Otherwise the steps for building an experiment file are similar:

  1. Build a python script that maps the drug information and sample information to the DOSE and GROWTH values, then calls the appropriate curve fitting tool described above.

  2. Create a build_exp.sh script that takes as its first argument the samples file and the second argument the drug file.

  3. Test the build_exp.sh script with the drug and samples files.

  4. Validate the files generated with the linkML validation tool and our schema file.

Dockerize and test

All scripts described above go into a single directory with the name of the dataset under the build directory, with instructions to add everything in the docker directory. Make sure to include any requirements for building in the folder and docker image as well.

Once the Dockerfile builds and runs, you can modify the build_dataset.py script so that it runs and validates.

Check out examples! We have numerous Docker files in our Dockerfile directory, and multiple datasets in our build directory.

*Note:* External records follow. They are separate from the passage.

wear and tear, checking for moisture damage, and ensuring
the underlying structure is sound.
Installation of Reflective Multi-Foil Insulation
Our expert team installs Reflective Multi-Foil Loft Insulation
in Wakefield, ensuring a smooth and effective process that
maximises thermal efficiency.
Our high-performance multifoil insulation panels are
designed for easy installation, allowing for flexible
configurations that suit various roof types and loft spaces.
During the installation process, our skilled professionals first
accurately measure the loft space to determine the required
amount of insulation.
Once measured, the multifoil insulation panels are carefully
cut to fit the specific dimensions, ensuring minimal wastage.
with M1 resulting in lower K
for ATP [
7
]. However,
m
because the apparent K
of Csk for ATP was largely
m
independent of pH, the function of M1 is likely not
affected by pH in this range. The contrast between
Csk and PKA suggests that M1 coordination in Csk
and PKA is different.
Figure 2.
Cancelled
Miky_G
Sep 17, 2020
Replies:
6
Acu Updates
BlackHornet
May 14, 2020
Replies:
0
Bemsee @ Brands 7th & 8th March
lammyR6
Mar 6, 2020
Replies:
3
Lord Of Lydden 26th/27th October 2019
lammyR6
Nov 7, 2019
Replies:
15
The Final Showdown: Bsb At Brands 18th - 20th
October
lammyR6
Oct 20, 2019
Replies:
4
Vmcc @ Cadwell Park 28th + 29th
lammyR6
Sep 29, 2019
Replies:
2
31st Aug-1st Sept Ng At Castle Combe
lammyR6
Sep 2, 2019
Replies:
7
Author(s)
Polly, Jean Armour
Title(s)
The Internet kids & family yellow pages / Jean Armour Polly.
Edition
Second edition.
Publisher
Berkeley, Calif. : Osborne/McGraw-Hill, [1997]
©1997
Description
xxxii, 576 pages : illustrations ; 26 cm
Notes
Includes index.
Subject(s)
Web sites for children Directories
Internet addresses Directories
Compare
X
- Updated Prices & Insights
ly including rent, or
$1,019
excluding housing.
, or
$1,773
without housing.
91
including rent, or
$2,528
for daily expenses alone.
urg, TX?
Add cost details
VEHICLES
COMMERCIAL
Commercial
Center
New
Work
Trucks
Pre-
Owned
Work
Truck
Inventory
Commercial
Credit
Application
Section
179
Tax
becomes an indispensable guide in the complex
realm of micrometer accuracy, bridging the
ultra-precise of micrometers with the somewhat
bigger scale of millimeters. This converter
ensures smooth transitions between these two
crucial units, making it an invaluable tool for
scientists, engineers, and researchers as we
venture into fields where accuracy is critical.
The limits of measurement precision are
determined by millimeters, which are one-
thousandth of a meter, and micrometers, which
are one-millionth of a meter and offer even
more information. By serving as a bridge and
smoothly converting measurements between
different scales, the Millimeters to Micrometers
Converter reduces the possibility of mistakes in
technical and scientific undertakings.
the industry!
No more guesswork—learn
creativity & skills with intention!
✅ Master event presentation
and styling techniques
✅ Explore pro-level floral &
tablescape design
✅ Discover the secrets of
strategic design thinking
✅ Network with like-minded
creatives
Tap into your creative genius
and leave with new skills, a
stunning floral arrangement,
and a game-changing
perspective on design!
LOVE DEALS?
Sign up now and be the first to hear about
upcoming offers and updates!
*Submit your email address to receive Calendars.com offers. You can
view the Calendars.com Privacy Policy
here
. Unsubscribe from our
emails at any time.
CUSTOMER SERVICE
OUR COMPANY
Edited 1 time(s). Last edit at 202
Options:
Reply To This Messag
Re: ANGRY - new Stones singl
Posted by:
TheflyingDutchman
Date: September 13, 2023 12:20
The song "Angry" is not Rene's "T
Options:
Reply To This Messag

Your contributions are essential to the growth and improvement of CoderData. We look forward to collaborating with you!

Guide to Adding Code to CoderData

Introduction

This guide outlines the steps for contributors looking to add new code functionalities to CoderData, including automation scripts, Docker integration, and continuous integration processes.

1. Automate Credentials and Data Pulling

  • Script Development: Write a script to automate credential management and data pulling, ensuring secure handling of API keys or authentication tokens.

  • Data Formatting: The script should reformat the pulled data to fit CoderData’s existing schema.

  • Environment Variables: Store sensitive information such as API keys in environment variables for security.

2. Writing Tests

  • Unit Tests: Create unit tests for each function in your script.

  • Data Tests: Implement data tests to verify your data is accessing APIs correctly, properly formatted, and matches the schema.

3. Dockerization

  • Dockerfile Creation: Write a Dockerfile to containerize your script, specifying dependencies, environment setup, and entry points.

  • Local Testing: Test the Docker container locally to confirm correct functionality.

4. GitHub Actions for Automation

  • Workflow Setup: Design a GitHub Actions workflow to automate the script execution. You may directly update our version, or create a seperate workflow and we could join it to ours. This should include:

    • Trigger mechanisms (schedule or events).

    • Secret management for credentials.

    • Error logging and handling.

    • Seperate steps for samples file generation and the rest of the data generation.

5. Updating Documentation

  • Documentation Revision: Update the project documentation to reflect your new script’s purpose and usage.

  • Usage Examples: Provide clear examples and usage instructions.

6. Continuous Integration

  • CI Integration: Integrate your script into the existing Continuous Integration pipeline.

  • CI Testing: Ensure your script is included in the CI testing process to prevent future breakages.

7. Pull Request and Code Review

  • Create a Pull Request: Submit your changes via a pull request to the main CoderData repository.

8. Align with Repository Standards

  • Review Project Guidelines: Familiarize yourself with the CoderData project’s standards and practices to align your contribution accordingly.

Conclusion

Contributors are encouraged to follow these guidelines closely for effective integration of new code into the CoderData project. We appreciate your contributions and look forward to your innovative enhancements to the project.


Your contributions are essential to the growth and improvement of CoderData. We look forward to collaborating with you!